Il faut sans doute y lire un nouvel épisode dans la course au leadership à gauche à une an an de la présidentielle. Mais peut-être aussi aussi deux visions du monde radicalement différente entre les écologistes d’un côté, et de l’autre une certaine gauche productiviste s’accommodant davantage des intérêts en place, malgré les algues vertes en Bretagne ou l’utilisation des pesticides en viticulture dans le Sud Ouest.
« La feuille de route Néo Terra de transition environnementale, écologique et énergétique sera poursuivie, approfondie, accompagnée par les 450 scientifiques qui ont réalisé un travail énorme, unique en France et en Europe, veut toutefois rassurer Alain Rousset dans son communiqué. L’écologie gagnera par la confiance et l’accompagnement. »

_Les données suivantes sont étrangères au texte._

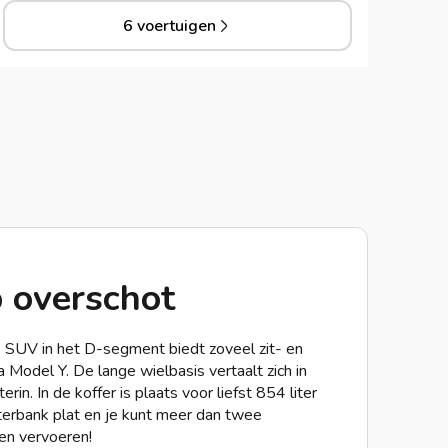
6 voertuigen
 overschot
 SUV in het D-segment biedt zoveel zit- en
a Model Y. De lange wielbasis vertaalt zich in
in. In de koffer is plaats voor liefst 854 liter
terbank plat en je kunt meer dan twee
en vervoeren!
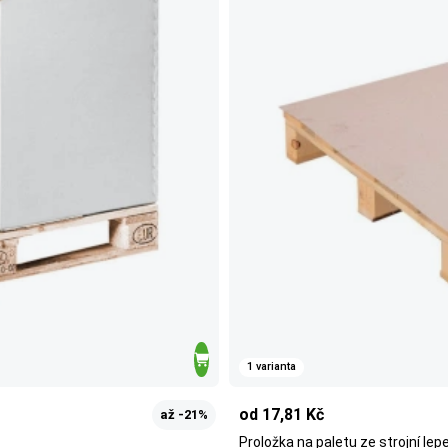
1 varianta
od 17,81 Kč
až -21%
Proložka na paletu ze strojní le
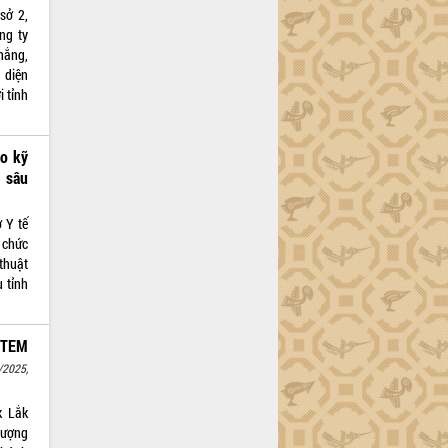
sở 2,
ng ty
hắng,
 diện
i tỉnh
ao kỹ
n sâu
 Y tế
 chức
thuật
u tỉnh
STEM
/2025,
k Lắk
lượng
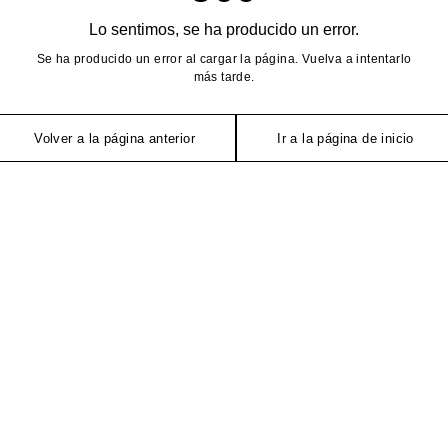
Lo sentimos, se ha producido un error.
Se ha producido un error al cargar la página. Vuelva a intentarlo
más tarde.
Volver a la página anterior
Ir a la página de inicio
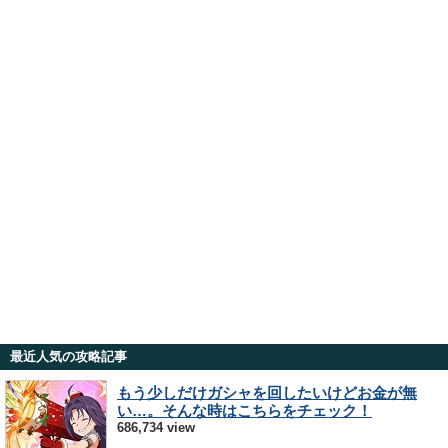
最近人気の攻略記事
もう少しだけガシャを回したいけどお金が無
い…。そんな時はこちらをチェック！
686,734 view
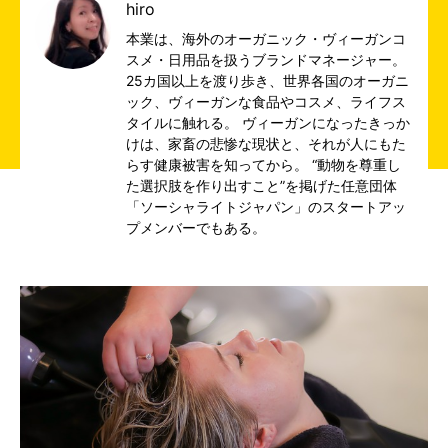
hiro
本業は、海外のオーガニック・ヴィーガンコ
スメ・日用品を扱うブランドマネージャー。
25カ国以上を渡り歩き、世界各国のオーガニ
ック、ヴィーガンな食品やコスメ、ライフス
タイルに触れる。 ヴィーガンになったきっか
けは、家畜の悲惨な現状と、それが人にもた
らす健康被害を知ってから。 “動物を尊重し
た選択肢を作り出すこと”を掲げた任意団体
「ソーシャライトジャパン」のスタートアッ
プメンバーでもある。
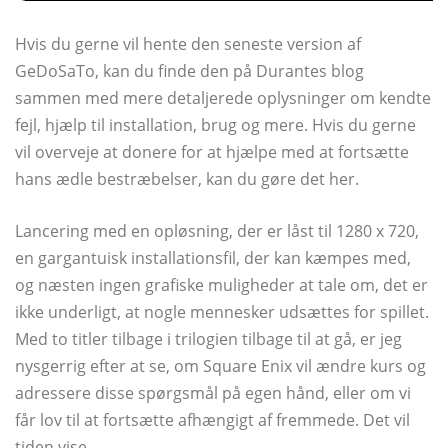
Hvis du gerne vil hente den seneste version af
GeDoSaTo, kan du finde den på Durantes blog
sammen med mere detaljerede oplysninger om kendte
fejl, hjælp til installation, brug og mere. Hvis du gerne
vil overveje at donere for at hjælpe med at fortsætte
hans ædle bestræbelser, kan du gøre det her.
Lancering med en opløsning, der er låst til 1280 x 720,
en gargantuisk installationsfil, der kan kæmpes med,
og næsten ingen grafiske muligheder at tale om, det er
ikke underligt, at nogle mennesker udsættes for spillet.
Med to titler tilbage i trilogien tilbage til at gå, er jeg
nysgerrig efter at se, om Square Enix vil ændre kurs og
adressere disse spørgsmål på egen hånd, eller om vi
får lov til at fortsætte afhængigt af fremmede. Det vil
tiden vise.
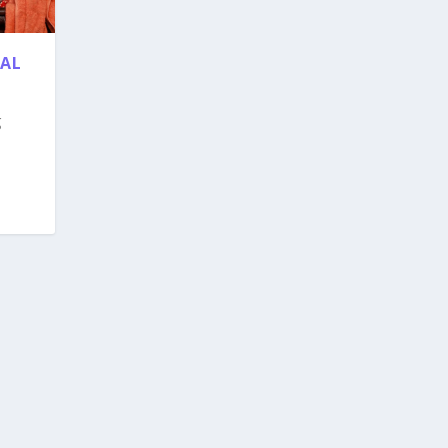
PAL
g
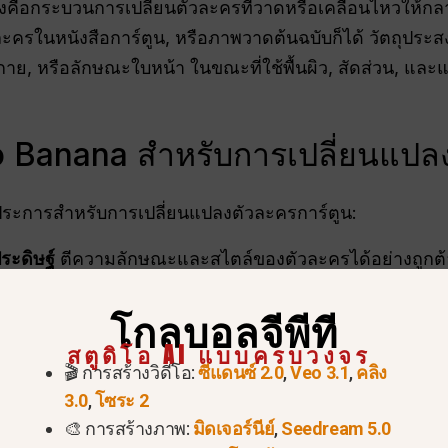
งคือกระบวนการเปลี่ยนตัวละครที่วาดหรือเคลื่อนไหวให้กลา
ัวละครในหนังสือการ์ตูน, หรือภาพวาดต้นฉบับก็ได้ วัตถุปร
กาย, หรือลักษณะใบหน้า ในขณะที่ใช้พื้นผิว, สัดส่วน, และแ
 Banana สำหรับการเปลี่ยนแปลงท
ประการสำหรับการเปลี่ยนแปลงตัวละครการ์ตูน:
ระดิษฐ์
ตีความลักษณะและสไตล์ของตัวละครได้อย่างถูกต้
ักษณะที่จำได้ เช่น ใบหน้า สีหน้า และเครื่องแต่งกาย.
โกลบอลจีพีที
ลือกระดับความสมจริง ตั้งแต่ภาพเหมือนกึ่งสมจริงที่มีสไตล
สตูดิโอ AI แบบครบวงจร
🎬 การสร้างวิดีโอ:
ซีแดนซ์ 2.0
,
Veo 3.1
,
คลิง
3.0
,
โซระ 2
สร้างภาพเหมือนจริงได้ในไม่กี่วินาทีโดยไม่ต้องวาดหรือแ
🎨 การสร้างภาพ:
มิดเจอร์นีย์
,
Seedream 5.0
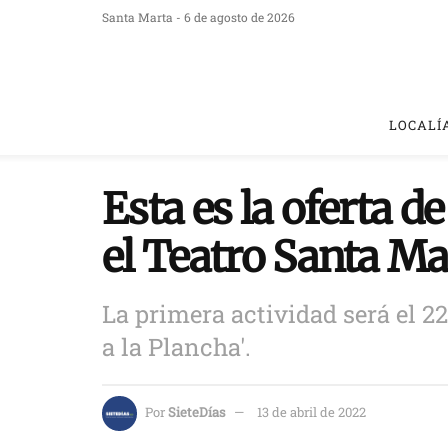
Santa Marta - 6 de agosto de 2026
LOCALÍ
Esta es la oferta d
el Teatro Santa Ma
La primera actividad será el 22
a la Plancha'.
Por
SieteDías
13 de abril de 2022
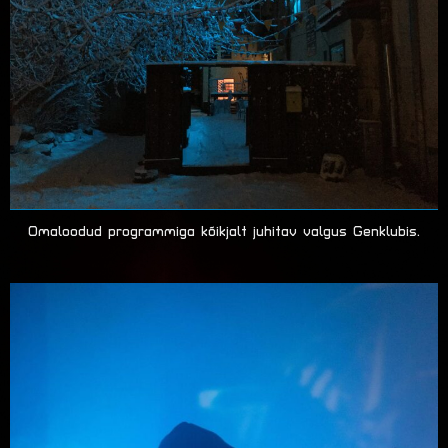
Omaloodud programmiga kõikjalt juhitav valgus Genklubis.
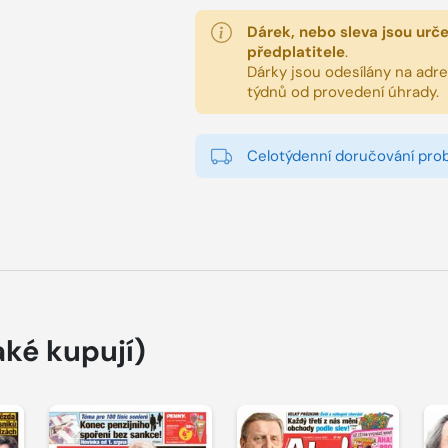
Dárek, nebo sleva jsou urč
předplatitele
.
Dárky jsou odesílány na adres
týdnů od provedení úhrady.
Celotýdenní doručování pro
aké kupují)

Après avoir ouvert sa liste en 2015 aux écologistes, et bâti Néo Terra avec Nicolas Thierry, son vice-président à l’environnement, Alain Rousset estime donc ne plus avoir besoin des Verts. Électoralement, le président sortant parie sur la faiblesse et la division de ses adversaires – quand en 2015 il devait affronter Virginie Calmels et le RN, qui le talonnaient au premier tour avec respectivement 27% et 23%, son staff considère que ni Edwige Diaz, ni Geneviève Darrieussecq, ni Nicolas Florian, qui ont fait entre 12 et 19% des voix, ne sont en mesure de rattraper seuls leur retard.
Le jeu des cinq familles
L’ancien maire de Bordeaux a en effet annoncé ce lundi lors d’une conférence de presse qu’il renonçait à s’allier avec Eddie Puyjalon (Mouvement de la ruralité), d’un commun accord et « par souci de clarté » envers leurs électeurs. Au Monde, le leader du Mouvement de la ruralité, soutenu par Jean Lassalle, avance un autre son de cloche :
« Le but du jeu pour moi était qu’il y ait un groupe autonome à la région. J’ai demandé six places, ce qui était largement acceptable. Mais Nicolas Florian m’a proposé deux places, pour moi et Julien Lassalle [frère du député béarnais, NDLR]. J’ai dit non. Je ne vais pas appeler à voter pour lui au second tour, je vais laisser les électeurs décider de leur choix »
Nicolas Florian a par ailleurs renouvelé son refus de toute alliance avec la candidate LREM-MoDem.
« Les deux premières personnes de sa liste en Gironde sont deux anciens PS qui ont voté tous les budgets et toutes les délibération d’Alain Rousset, rappelle-t-il [NDLR : en fait, il ne s’agit que de Florent Boudié, député LREM, la seconde, Véronique Hammerer n’étant ni conseillère régionale sortante ni ex PS]. Nous avons voté contre, c’est aussi ça la cohérence. »
« Lucide », Nicolas Florian sait qu’il est trop loin de Rousset, mais a voulu « s’épargner une nouvelle tambouille politicienne » (à l’image de celle qui a précipité sa défaite à Bordeaux…) :
« On nous présentait comme les supplétifs dans le face à face annoncé entre Alain Rousset et Geneviève Darrieussecq alors que nous sommes dans un mouchoir de poche avec cette dernière. On a eu à subir la recomposition politique du président de la République, et on a y a apporté un coup d’arrêt. On va pouvoir reconstruire notre famille républicaine de centre droit. »
Dès dimanche, les électeurs pourront jouer aux cinq familles, une configuration inédite pour un second tour dans la Région.